Услыхав их крики, перепугался и Ананий, ударившись головой о навес, он хватил обухом не по колу, уже глубоко ушедшему в землю, а по ноге. И упал на могилу, но у него хватило еще сил подняться и, завывая, кое-как доковылять до своего двора, распугав собак и овец. И вот тут, когда он перелезал через плетень, черт снова сыграл с ним шутку: ворот его куртки зацепился за кол, и Ананий повис, вытаращив глаза и с трудом переводя дух, да так и провисел, седея от страха, до рассвета, только под утро собаки, обнаружив хозяина, подняли страшный вой и прибежавшие люди сняли его с кола.
Натерпелись страху и женщины: кинувшись наутек, они потерялись в светотени лунной ночи и, тщетно окликая друг друга, верещали от ужаса, падали в темноте в канавы и закрывали юбками лица, чтоб хоть не видеть нечистую силу, которая неминуемо их утащит.

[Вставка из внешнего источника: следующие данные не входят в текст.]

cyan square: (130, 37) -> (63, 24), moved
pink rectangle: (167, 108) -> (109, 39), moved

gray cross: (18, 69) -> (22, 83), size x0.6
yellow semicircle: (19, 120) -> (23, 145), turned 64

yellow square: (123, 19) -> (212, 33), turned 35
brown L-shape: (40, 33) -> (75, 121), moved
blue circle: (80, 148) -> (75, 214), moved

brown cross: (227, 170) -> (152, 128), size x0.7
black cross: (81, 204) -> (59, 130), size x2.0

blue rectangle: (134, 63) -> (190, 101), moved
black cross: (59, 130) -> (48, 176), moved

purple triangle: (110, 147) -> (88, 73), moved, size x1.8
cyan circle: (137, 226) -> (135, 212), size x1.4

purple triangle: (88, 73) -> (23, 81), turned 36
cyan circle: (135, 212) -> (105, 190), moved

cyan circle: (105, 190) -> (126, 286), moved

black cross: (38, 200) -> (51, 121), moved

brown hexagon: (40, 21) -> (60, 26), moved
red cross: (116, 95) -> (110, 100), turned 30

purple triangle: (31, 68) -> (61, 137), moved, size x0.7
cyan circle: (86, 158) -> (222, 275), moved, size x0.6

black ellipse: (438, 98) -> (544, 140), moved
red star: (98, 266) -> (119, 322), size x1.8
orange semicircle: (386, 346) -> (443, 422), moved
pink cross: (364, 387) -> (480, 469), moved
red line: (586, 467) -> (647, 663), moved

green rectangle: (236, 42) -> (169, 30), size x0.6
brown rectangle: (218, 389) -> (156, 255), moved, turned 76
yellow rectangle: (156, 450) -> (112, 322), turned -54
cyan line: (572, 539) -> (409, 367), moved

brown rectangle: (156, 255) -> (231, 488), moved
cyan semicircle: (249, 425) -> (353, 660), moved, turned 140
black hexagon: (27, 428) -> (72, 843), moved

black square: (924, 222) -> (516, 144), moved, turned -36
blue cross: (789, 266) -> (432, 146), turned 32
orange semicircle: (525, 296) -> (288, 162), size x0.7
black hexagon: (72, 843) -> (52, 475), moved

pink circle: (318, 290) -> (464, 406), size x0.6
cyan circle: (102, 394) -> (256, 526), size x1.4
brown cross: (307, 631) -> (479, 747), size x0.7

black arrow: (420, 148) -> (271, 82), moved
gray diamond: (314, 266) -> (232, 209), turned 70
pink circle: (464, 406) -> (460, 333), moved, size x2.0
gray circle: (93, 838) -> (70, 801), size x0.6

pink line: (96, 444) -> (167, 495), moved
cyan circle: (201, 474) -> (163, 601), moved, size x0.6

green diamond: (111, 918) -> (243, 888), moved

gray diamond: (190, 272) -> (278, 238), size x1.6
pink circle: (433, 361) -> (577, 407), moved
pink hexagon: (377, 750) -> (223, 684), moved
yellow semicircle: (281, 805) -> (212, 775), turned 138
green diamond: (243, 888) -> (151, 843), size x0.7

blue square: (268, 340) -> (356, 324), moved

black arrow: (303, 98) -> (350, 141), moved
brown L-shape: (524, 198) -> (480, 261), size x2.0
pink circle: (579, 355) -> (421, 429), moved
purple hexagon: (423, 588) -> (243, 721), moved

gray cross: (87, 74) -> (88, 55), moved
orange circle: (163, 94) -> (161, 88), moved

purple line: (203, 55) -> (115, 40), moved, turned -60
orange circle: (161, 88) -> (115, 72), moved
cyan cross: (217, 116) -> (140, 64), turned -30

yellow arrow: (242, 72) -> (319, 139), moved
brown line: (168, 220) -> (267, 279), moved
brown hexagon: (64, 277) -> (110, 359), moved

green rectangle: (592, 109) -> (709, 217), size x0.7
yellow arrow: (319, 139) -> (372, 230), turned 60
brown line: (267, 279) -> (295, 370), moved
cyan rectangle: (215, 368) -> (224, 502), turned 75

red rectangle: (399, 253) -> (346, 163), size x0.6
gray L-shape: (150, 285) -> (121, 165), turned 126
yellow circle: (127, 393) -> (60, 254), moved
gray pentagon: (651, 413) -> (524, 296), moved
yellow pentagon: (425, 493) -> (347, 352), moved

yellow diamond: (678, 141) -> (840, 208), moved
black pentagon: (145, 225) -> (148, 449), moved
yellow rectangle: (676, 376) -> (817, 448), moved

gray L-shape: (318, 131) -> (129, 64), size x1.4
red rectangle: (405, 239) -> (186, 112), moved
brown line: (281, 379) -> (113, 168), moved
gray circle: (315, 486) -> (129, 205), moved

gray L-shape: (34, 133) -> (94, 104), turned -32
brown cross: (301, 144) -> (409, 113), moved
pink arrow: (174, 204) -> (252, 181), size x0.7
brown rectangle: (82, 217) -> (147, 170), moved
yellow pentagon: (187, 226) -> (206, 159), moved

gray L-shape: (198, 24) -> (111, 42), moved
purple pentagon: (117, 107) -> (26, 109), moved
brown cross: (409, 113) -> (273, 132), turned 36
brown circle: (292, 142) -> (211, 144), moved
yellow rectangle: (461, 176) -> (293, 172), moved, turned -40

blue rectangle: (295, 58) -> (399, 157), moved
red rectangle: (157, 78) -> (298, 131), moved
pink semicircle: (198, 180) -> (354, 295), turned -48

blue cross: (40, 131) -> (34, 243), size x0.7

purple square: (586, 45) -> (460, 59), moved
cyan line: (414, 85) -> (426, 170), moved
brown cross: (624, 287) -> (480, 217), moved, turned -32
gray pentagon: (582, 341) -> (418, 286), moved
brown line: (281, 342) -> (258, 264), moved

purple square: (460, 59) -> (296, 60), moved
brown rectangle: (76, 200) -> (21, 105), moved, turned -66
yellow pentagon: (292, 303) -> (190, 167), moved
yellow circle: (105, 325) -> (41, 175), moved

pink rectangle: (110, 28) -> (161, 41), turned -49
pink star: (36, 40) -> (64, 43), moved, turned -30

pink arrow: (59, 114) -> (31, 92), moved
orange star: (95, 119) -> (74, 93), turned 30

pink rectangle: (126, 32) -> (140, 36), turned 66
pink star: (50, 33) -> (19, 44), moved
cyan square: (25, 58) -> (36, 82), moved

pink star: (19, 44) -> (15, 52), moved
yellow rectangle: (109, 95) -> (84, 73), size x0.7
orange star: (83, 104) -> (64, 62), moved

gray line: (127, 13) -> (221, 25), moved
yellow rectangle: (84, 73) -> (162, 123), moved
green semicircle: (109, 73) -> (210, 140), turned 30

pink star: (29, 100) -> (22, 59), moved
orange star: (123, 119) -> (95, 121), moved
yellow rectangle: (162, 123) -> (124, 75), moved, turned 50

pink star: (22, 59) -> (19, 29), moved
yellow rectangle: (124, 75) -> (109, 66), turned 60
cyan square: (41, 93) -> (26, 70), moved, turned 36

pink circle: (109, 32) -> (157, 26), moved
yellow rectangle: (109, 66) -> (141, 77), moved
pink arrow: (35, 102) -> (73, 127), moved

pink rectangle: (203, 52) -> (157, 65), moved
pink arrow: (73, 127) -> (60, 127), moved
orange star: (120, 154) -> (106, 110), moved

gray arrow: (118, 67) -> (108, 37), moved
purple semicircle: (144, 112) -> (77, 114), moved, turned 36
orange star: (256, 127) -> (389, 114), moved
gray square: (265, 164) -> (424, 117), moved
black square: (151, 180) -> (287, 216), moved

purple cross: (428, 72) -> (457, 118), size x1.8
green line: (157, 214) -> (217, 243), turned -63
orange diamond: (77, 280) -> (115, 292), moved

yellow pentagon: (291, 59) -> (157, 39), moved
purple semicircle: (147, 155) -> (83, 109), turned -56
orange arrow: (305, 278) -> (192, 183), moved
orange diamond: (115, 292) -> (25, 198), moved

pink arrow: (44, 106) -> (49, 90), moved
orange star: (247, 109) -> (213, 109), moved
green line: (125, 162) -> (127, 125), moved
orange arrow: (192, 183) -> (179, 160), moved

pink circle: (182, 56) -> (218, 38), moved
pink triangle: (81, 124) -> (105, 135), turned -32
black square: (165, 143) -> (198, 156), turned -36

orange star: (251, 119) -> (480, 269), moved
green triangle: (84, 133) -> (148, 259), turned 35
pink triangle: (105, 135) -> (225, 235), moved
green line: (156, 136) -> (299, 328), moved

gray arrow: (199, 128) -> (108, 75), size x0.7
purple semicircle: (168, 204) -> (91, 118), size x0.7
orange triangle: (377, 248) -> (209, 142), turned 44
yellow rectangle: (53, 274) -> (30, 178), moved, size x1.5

Жена Аркадия, Стана, пошла за Ананием из любопытства и страха — ночи напролет она только и думала о вурдалаках и оборотнях и так напугала бесконечными расспросами о всякой нежити и нечисти своих любовников, пастухов и свинарей, что они не смели высунуть нос из дома, — ей-то и досталось больше всего. Побежав с горы наискосок вдоль колючих кустарников, она уже неподалеку от первых землянок угодила с диким криком в большую ямину, полную жидкой перемешанной с половой глины для мазанок, провалилась по самую грудь. Кое-как выкарабкавшись оттуда, вся вывалянная в глине, она тут же попала в болото. Стараясь из него выбраться, Стана тщетно бросалась то вправо, то влево, а заслышав кваканье лягушек, почти теряла сознание. Устав до изнеможения и обезумев от страха, женщина, не переставая громко плакать и кричать, вдруг увидела неподалеку широкую белую дорогу, спускавшуюся к селу, дорогу, на которую никак не могла выбраться. Дорогу эту Стана много раз прекрасно видела днем, она проходила мимо ее дома, но сейчас, при свете месяца, она показалась ей совсем незнакомой, белой и ужасной. В смертельном страхе, от которого перехватывало дыхание, Стана решила, будто вода и грязь заполняют ее пышное, округлое молодое тело, поднимаются к горлу и она вот-вот захлебнется.
Промокнув и вывалявшись в грязи, она вдруг вспомнила развратную жизнь, которую она вела, любовников и мужа. Потом она вспомнила о том, что госпожа Дафина видела перед смертью мужа, и подумала, что сейчас появится и ее Аркадий, которого скорей всего уже похоронили.